There are so many things to write about at the moment that I’ve been slightly struck dumb. There’s a strange ‘it’s all a bit 1936′ feeling in the air: expulsion of the Roma; increasing privatisation; the dismantling of the NHS; trade union tub-thumping; the pope. It’s like these demons of another age have been hiding in the dark and now, on our weakest moments, they’re all crawling out to clasp back what was once theirs.
However, to give one example as a microcosm of our situation, I present you with: the latest fashion concept for the homeless. The Big Issue have brought out a new red jacket which the vendors are to meant to wear. They’re being rolled out nationally this week. Londoners might not see them round so much, as they’re being told that the jackets are optional here. But when I was in a small town near London yesterday, some of the vendors told me that they hadn’t been given much of an option.
“Four weeks ago, when we were first told about the jackets, we were told that we could refuse to wear them if we had personal reasons. Then 2 weeks ago we were told that those personal reason had to be religious. Because of the alcohol.”
What he meant by this is the advert, printed in a small rectangle on the front of the jacket, for a pretty unknown chain booze shop (I’m not going to say its name as I don’t want to give them any extra name recognition). This advert is also printed very large on the back of the jackets. My friend the vendor was complaining how hot the jacket made him, how the hard cheap plastic was digging into his shoulder. It was far from the worst thing in his life, but it really wasn’t helping.
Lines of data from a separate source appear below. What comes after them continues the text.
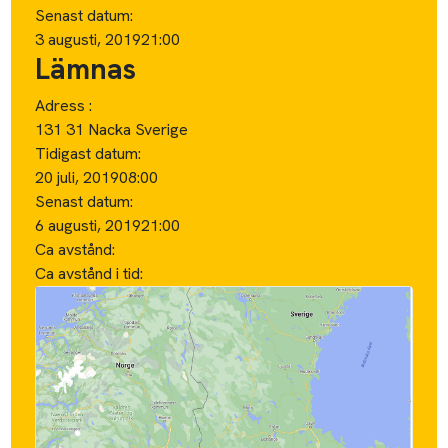
Senast datum:
3 augusti, 2019
21:00
Lämnas
Adress :
131 31 Nacka Sverige
Tidigast datum:
20 juli, 2019
08:00
Senast datum:
6 augusti, 2019
21:00
Ca avstånd:
Ca avstånd i tid:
The Big Issue is a homeless charity with a difference. It creates a community that offers support, and provides a way for some people on the absolute margins of our society to find a way back to the nearest edge. But it’s also a social enterprise. This week, the issue is £2 – supposedly because it’s a special bumper birthday edition. But that also makes it harder to sell, as does the jacket: cantankerous penny-pinchers can now see the vendors a mile off. They’ve been made into walking billboards earning revenue for a company that pays money to the magazine, but which they don’t see. They still have to sell each issue to get each scrap of cash.
A few of the guys then got chatting about the Roma, and how they were running a scam on selling the Big Issue. A couple of Romanian families have been picking up a few hundred Big Issue copies in the mornings and then selling them as vendors, but the guys I was talking to felt they were frauds. “Some of them have got leather shoes worth £80, and fancy watches. They’re not homeless, they shouldn’t be picking them up. And then when it gets to midday, we can’t get any more papers from the depot to sell.”
I tried to talk to them about how not all Roma are like that, if indeed there was a scam going on; how these families were not helping anyone, least of all other Roma. They kind of nodded a bit. One of them pulled at his red jacket, grimacing while he tugged the edging away from his shoulder.